**PROBLEM DETAILS**
In these entries, tally the lines where "https" occurs. Respond with only the count.

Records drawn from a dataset
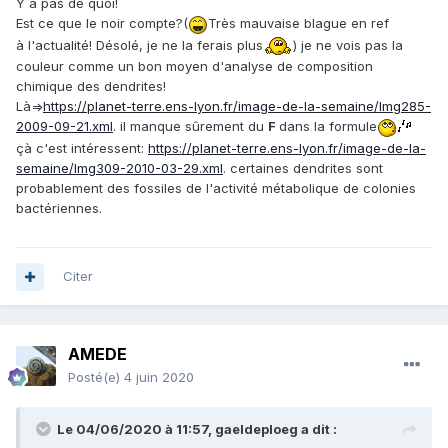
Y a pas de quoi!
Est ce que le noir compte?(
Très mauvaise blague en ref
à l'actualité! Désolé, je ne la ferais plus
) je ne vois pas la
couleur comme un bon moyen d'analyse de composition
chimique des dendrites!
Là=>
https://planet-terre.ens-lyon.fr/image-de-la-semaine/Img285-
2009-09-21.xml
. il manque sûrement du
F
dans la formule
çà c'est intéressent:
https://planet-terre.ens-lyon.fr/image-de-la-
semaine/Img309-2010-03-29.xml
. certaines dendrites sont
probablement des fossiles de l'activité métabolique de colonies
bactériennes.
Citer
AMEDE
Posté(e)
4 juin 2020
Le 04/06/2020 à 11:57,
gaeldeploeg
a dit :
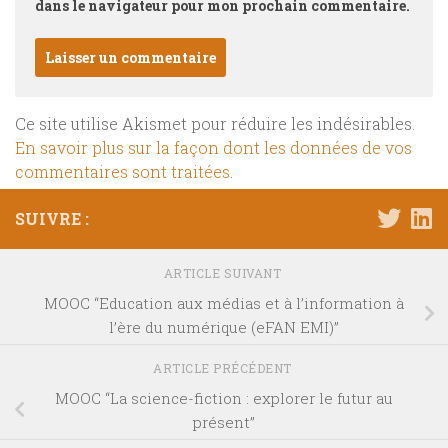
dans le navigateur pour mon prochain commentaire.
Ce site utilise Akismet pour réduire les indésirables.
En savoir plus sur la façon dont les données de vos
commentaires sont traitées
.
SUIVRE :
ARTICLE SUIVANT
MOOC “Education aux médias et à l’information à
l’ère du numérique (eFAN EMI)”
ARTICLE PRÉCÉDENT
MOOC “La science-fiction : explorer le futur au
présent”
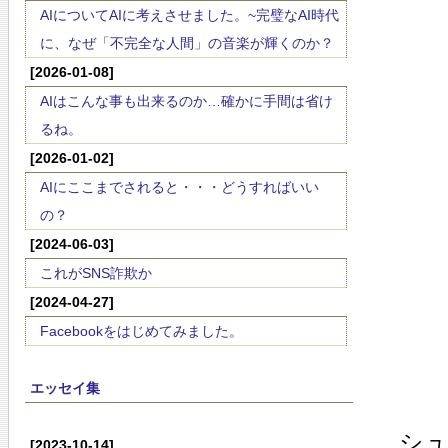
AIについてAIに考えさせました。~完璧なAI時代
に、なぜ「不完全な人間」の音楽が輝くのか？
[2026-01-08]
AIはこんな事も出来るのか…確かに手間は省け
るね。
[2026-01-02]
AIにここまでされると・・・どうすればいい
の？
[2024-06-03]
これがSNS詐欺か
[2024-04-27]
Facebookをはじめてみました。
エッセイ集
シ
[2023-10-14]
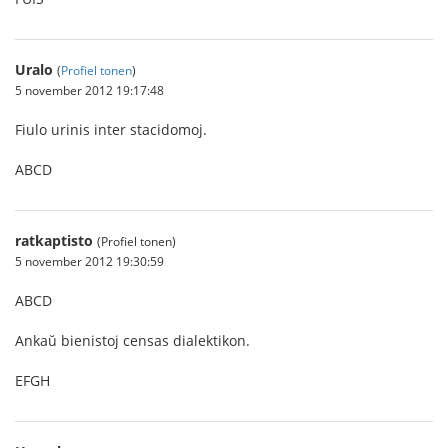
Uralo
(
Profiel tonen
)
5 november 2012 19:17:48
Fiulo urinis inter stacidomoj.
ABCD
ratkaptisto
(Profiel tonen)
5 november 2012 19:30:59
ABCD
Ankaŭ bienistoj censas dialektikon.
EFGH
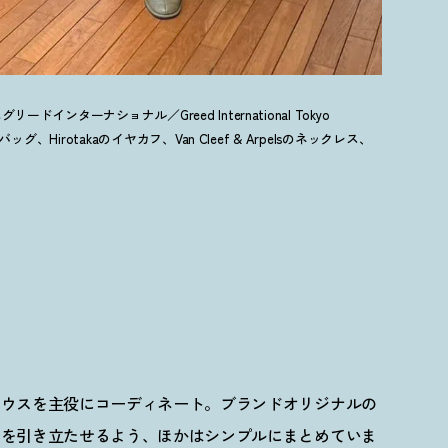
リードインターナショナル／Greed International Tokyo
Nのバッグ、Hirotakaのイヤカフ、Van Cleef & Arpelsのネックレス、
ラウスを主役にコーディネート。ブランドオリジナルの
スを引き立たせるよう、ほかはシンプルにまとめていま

**WRITTEN SOLUTION**
2